- Your goal: Would you please give every entry again exactly, without the pictures?

- Exercise input:
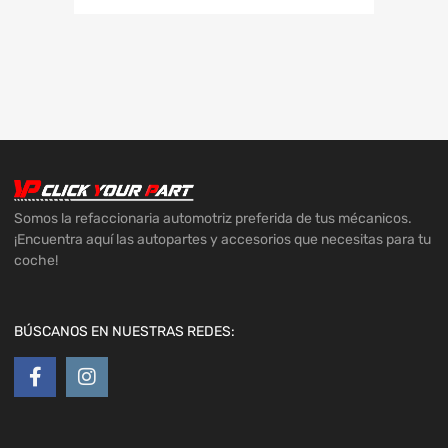
Somos la refaccionaria automotriz preferida de tus mécanicos.
¡Encuentra aquí las autopartes y accesorios que necesitas para tu
coche!
BÚSCANOS EN NUESTRAS REDES:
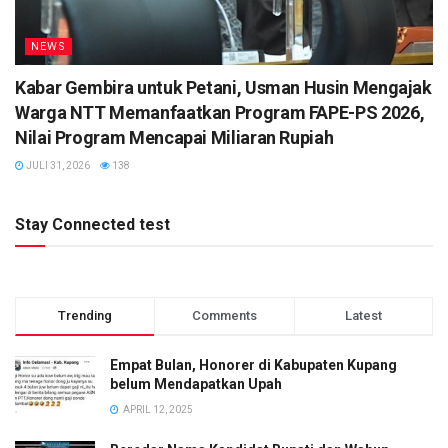
NEWS
Kabar Gembira untuk Petani, Usman Husin Mengajak
Warga NTT Memanfaatkan Program FAPE-PS 2026,
Nilai Program Mencapai Miliaran Rupiah
JULI 31, 2026
138
Stay Connected test
Trending
Comments
Latest
Empat Bulan, Honorer di Kabupaten Kupang
belum Mendapatkan Upah
APRIL 12, 2025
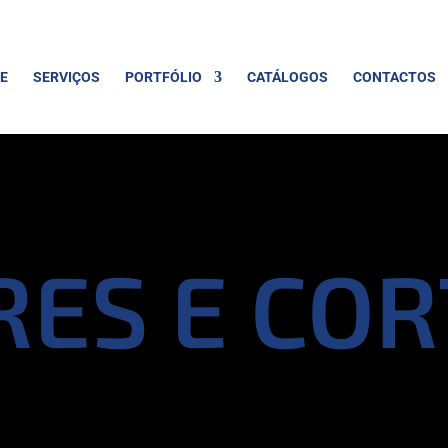
E
SERVIÇOS
PORTFÓLIO
CATÁLOGOS
CONTACTOS
RES E COR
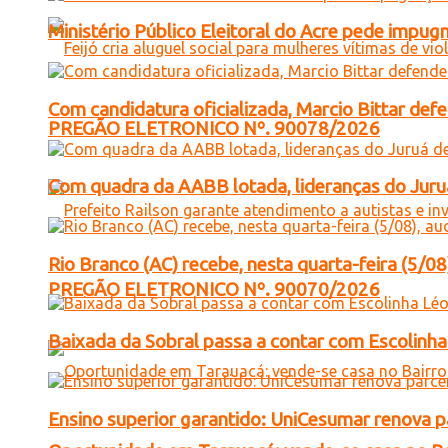
Ministério Público Eleitoral do Acre pede impu
Com candidatura oficializada, Marcio Bittar def
PREGÃO ELETRONICO Nº. 90078/2026
Com quadra da AABB lotada, lideranças do Juruá
Rio Branco (AC) recebe, nesta quarta-feira (5/08
PREGÃO ELETRONICO Nº. 90070/2026
Baixada da Sobral passa a contar com Escolinha 
Ensino superior garantido: UniCesumar renova pa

- Solution to the problem:
Somos la refaccionaria automotriz preferida de tus mécanicos.
¡Encuentra aquí las autopartes y accesorios que necesitas para tu
coche!
BÚSCANOS EN NUESTRAS REDES:
NEWS
Kabar Gembira untuk Petani, Usman Husin Mengajak
Warga NTT Memanfaatkan Program FAPE-PS 2026,
Nilai Program Mencapai Miliaran Rupiah
JULI 31, 2026
138
Stay Connected test
Trending
Comments
Latest
Empat Bulan, Honorer di Kabupaten Kupang
belum Mendapatkan Upah
APRIL 12, 2025
E
SERVIÇOS
PORTFÓLIO
CATÁLOGOS
CONTACTOS
RES E COR
Ministério Público Eleitoral do Acre pede impu
Com candidatura oficializada, Marcio Bittar def
PREGÃO ELETRONICO Nº. 90078/2026
Com quadra da AABB lotada, lideranças do Juruá
Rio Branco (AC) recebe, nesta quarta-feira (5/08
PREGÃO ELETRONICO Nº. 90070/2026
Baixada da Sobral passa a contar com Escolinha 
Ensino superior garantido: UniCesumar renova pa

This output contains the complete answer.